Employers should have a strict appreciation of what personal information they have — especially with sensitive categories — to understand: “Is there really a legal or a business or an operational reason why we need to retain this information?” says Kennedy.
“If not, then they should have some processes and standards in place for securely and safely destroying information that's no longer needed.”
Sensitive information within an organization should be shared only on a need-to-know basis, says Kennedy, “particularly if it's medical or employment history information, disciplinary records — only the people that need to have access to that information to perform their duty should have access to it.”
Issues around privacy came to the forefront recently at CBC after sensitive employee data was published on the company’s online HR portal.
Notification considerations
Of course, notifying employees of a possible breach of their personal data is an important consideration.
“Increasingly, laws are coming into force in Canada which require mandatory breach notification and reporting,” says Kennedy.
Under the Alberta legislation, there are guidelines about what organizations must say, says Tereposky — but they’re not really specific.
The Personal Information Protection Act (PIPA) mentions “without unreasonable delay,” for example.

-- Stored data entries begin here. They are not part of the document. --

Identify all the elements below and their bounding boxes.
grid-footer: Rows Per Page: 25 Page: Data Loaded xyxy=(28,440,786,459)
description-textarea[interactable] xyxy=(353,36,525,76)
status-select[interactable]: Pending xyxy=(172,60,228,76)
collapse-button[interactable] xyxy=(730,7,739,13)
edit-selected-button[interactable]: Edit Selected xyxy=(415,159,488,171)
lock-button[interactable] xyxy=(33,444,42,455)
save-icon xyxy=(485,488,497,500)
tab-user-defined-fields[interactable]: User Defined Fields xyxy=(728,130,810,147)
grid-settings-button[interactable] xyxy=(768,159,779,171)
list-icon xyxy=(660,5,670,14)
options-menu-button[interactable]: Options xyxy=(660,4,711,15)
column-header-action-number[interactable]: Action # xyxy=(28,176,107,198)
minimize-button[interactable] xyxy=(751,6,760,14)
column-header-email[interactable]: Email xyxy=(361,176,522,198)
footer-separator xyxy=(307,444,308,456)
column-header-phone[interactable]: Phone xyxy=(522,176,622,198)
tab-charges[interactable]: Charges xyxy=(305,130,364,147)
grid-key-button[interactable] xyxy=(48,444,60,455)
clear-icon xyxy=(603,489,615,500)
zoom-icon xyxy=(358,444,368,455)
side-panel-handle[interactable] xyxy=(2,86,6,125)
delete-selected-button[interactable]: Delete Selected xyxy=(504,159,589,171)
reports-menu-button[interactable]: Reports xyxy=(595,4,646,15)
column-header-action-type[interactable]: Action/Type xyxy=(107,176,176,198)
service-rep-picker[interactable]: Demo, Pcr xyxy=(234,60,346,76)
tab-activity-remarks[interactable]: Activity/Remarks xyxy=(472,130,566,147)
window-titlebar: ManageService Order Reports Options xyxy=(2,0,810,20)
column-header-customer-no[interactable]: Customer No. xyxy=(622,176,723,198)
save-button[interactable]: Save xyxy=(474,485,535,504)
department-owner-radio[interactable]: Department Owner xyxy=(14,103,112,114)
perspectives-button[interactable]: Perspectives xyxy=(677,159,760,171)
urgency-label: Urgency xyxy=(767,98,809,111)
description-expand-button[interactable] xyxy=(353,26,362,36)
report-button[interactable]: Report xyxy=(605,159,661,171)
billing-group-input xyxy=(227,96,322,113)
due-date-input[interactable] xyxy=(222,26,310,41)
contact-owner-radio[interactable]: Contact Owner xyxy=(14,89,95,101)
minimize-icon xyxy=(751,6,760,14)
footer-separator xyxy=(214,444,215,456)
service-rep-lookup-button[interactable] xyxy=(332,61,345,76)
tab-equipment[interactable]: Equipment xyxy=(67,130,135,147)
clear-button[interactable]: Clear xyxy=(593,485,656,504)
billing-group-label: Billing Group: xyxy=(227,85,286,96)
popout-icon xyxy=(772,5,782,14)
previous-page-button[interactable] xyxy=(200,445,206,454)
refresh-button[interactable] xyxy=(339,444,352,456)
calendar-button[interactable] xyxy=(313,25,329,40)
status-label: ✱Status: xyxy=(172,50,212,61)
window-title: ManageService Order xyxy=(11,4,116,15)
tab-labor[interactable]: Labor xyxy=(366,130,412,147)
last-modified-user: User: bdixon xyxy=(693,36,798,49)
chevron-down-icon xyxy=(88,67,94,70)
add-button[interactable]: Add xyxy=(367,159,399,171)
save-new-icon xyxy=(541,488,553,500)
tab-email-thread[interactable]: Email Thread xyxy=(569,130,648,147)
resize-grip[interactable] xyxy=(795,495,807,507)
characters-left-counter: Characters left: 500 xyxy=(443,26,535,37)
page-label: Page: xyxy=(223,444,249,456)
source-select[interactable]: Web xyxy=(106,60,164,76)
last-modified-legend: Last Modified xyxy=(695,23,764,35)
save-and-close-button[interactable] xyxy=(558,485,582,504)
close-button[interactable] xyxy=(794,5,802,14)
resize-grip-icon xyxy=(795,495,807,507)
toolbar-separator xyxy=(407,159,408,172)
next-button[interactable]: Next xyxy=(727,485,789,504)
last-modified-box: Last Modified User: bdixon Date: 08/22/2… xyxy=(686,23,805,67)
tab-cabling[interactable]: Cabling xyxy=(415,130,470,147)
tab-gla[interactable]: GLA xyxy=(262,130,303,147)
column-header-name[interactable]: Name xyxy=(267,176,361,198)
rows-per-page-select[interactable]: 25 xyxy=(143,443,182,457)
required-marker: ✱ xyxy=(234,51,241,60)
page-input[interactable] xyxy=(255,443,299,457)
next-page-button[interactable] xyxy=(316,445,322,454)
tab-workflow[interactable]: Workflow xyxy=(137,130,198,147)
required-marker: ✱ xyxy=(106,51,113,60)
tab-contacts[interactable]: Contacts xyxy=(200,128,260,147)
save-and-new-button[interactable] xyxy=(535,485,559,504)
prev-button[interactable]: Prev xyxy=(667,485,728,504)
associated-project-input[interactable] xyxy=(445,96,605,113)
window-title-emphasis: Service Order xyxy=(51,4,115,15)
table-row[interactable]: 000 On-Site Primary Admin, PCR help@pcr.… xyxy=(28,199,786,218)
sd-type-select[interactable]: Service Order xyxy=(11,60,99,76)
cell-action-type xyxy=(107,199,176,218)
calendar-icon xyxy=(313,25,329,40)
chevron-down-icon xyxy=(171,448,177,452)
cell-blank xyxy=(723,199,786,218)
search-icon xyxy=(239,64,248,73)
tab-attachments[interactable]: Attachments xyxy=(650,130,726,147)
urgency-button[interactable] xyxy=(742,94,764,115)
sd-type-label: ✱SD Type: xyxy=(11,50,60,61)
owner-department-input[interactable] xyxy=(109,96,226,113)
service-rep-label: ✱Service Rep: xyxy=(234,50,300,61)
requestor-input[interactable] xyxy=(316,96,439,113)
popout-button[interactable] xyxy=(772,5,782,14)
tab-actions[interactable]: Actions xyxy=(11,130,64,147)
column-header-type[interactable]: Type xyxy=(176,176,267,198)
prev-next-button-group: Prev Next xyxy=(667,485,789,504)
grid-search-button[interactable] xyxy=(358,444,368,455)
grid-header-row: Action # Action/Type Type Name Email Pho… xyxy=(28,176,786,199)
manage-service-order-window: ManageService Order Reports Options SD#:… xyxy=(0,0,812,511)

Even if an employer is not required by law to notify people, it’s the “best strategy to reduce everybody’s risk,” says Kennedy.
“If I'm the subject of a privacy breach, if you don't tell me that's happened to me, I don't have the opportunity to contact my credit card company, call my bank — in other words, I'm prevented from taking steps to protect myself from harm.”
And that also reduces the employer’s overall exposure, she says, so “it's a really good risk mitigation strategy.”
In addition, privacy has become an important value in the community, and people expect organizations to be responsible around their privacy, says Kennedy.
“Not notifying can have some significant repercussions just around community confidence and reputation, and how your employees view you,” she says.
“You want to show that you're accountable and you're being responsible… So I think that the notification piece has got both a legal and moral or ethical aspect to it.”
Additional support for employees
After Indigo investigated its cyber attack, the company promised staff two years of free credit monitoring and identity theft protection.
It seems like a reasonable thing to do, says Tereposky.
“It's a prudent step and it probably insulates them a bit,” she says. “If there is any possibility of damage, then at least the employees are protected in a good faith move.”
It also helps build goodwill with employees.
“It's not that anybody has really had any harm or had any loss, I guess, at this stage, but people are just concerned about the unknown of what could potentially happen with this and what they can do to protect themselves,” says Tereposky.
Increasingly, with the risk of identity theft, the community expects employers to take measures like that of Indigo, says Kennedy.
“It protects the individual but... that's also going to protect Indigo from liability; the more we can help people make good decisions to protect themselves from harm, the more the organization is actually also dealing with its own risk exposure.”
“If you're in a class-action lawsuit and you had 500, 1,000 people who had all been a victim of identity theft, if you've given them credit monitoring and they're able to prevent that from happening, your legal exposure is diminished because you've stopped that damage from occurring... it is about being responsible and helping people — but you're also reducing your own risk as an employer.”